Starting up where most possession films end, Ava’s Possessions is one of the most mainstream films I’ve ever seen at the Fantasia Film Festival.
Let’s bitch it out…
Writer / director Jordan Galland’s film begins where most films end: with the demon (sorry, spiritual passenger) exorcised and the priest packing up his belongings in the aftermath. In this scenario, however, the journey to recovery has only just begun. Protagonist Ava (a likeable albeit too skinny Louisa Krause) was possessed for 28 days by an entity that caused widespread destruction, slept around, ruined most of her friendships and may have committed murder. In the aftermath of her rampage, Ava is given three options: 1) go to jail 2) go away to a psychiatric facility or 3) go to Spirits Possession Anonymous, a government funded AA-meets-group-therapy organization. Naturally Ava opts for the third choice and the film follows her sometimes comedic, sometimes thriller-esque attempts to unravel not only what she got up during her possession (she has no memories of the possession at all) and try and prevent another attack, which is constantly looming.
Of all of the films I’ve watched at Fantasia, Ava’s Possessions probably has the best commercial prospects with mainstream audiences. To hardcore enthusiasts, this may not be enough to satisfy them, but for those who like their horror with a side of comedy (think Ghostbusters, only less funny) and prefer to gore quotient dialled way down, this is a good option. The film looks decent-for-independent-film (minus some sketchy city skyline tracking shots) and has a relatively straightforward investigative plot. Plus it features a bevy of well-known B/C listers that everyday audiences will enjoy identifying as “hey, that guy”, including Deborah Rush and William Sadler as Ava’s parents, Carol Kane as a kooky magic shop owner, Damages‘ Zachary Booth as Ava’s future brother-in-law and Dan Fogler as her begrudged lawyer.

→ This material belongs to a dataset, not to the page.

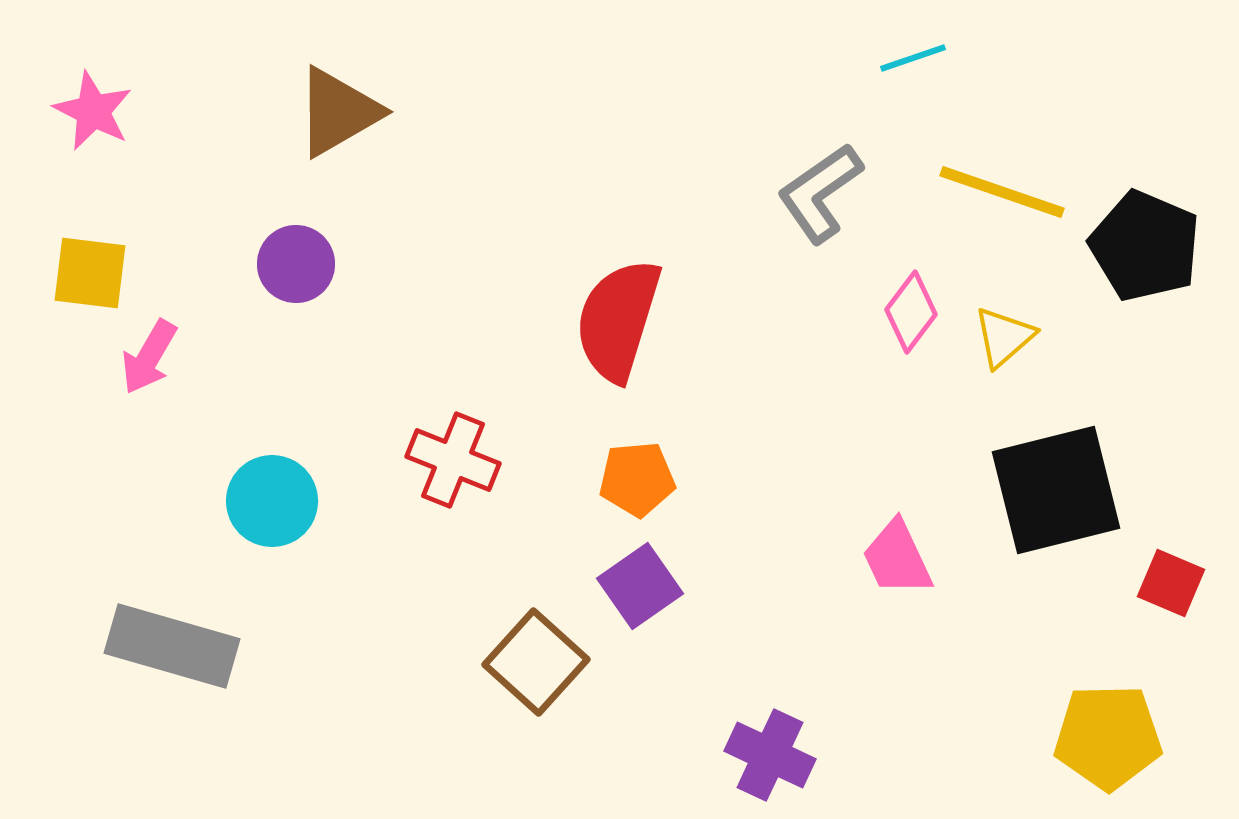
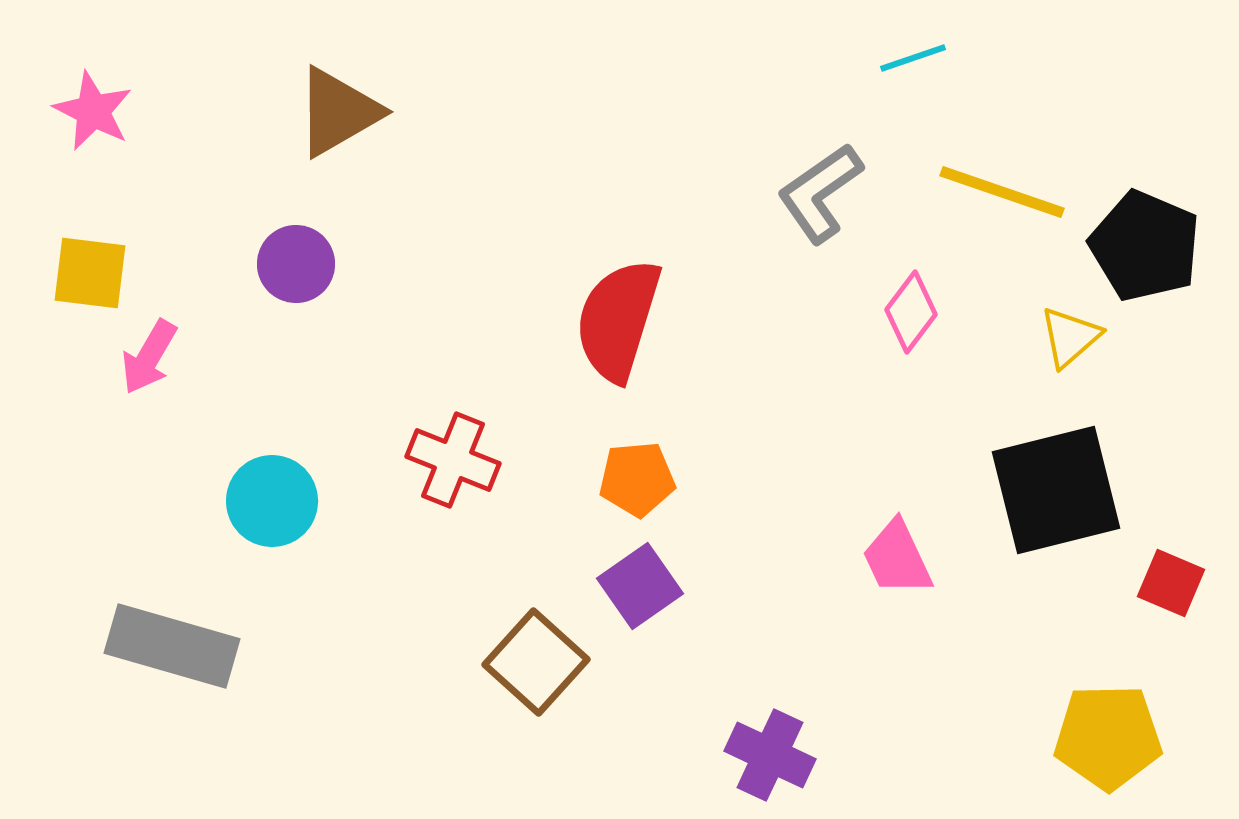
yellow triangle: moved 66 px right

In truth, though, this is Krause’s show. Ava is in every frame and we follow her diligently as she attempts to piece her life back together. Over time the film loses some of its comedic energy to take on a more serious note as Ava realizes she may be involved in a murder plot. It’s here that the film goes off the rails a little. Sure it allows Orange Is The New Black‘s Alysia Reiner an opportunity to play a disgruntled prostitute with GIANT earrings, but the denouement feels like the film mistakenly decided its red herring plot line was more interesting than its possession plot. In this sense a tighter grip on the narrative and meatier roles for Ava’s family (mostly sidelined in the later parts of the film) and Ava’s kooky support group friend, Hazel (scene stealer Annabelle Dexter-Jones) might have been a better choice.
All in all, though, Ava’s Possession is a fun, amusing film. It’s unusual take on demonic possession makes good use of the premise’s narrative potential and the comedy friendly execution is palatable for fans of light-hearted horror. It has good potential for a decent shelf life on VOD and I expect that’s where audiences will see it in the near future.
The film plays next at the Fantasy FilmFest in Germany Aug 5.